**What is required**
Check the entries below and say how many lines include the word "dimanche". No other text is wanted.

**Supplied records**
----
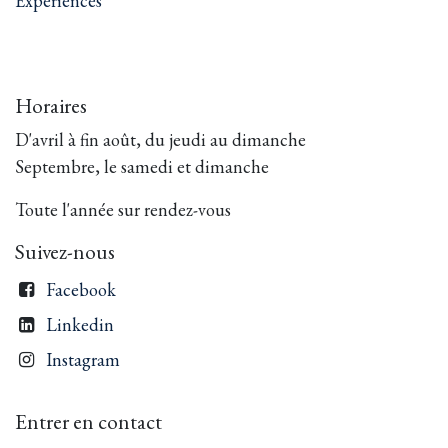
Expériences
Horaires
D'avril à fin août, du jeudi au dimanche
Septembre, le samedi et dimanche
Toute l'année sur rendez-vous
Suivez-nous
Facebook
Linkedin
Instagram
Entrer en contact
----
**Your solution**
2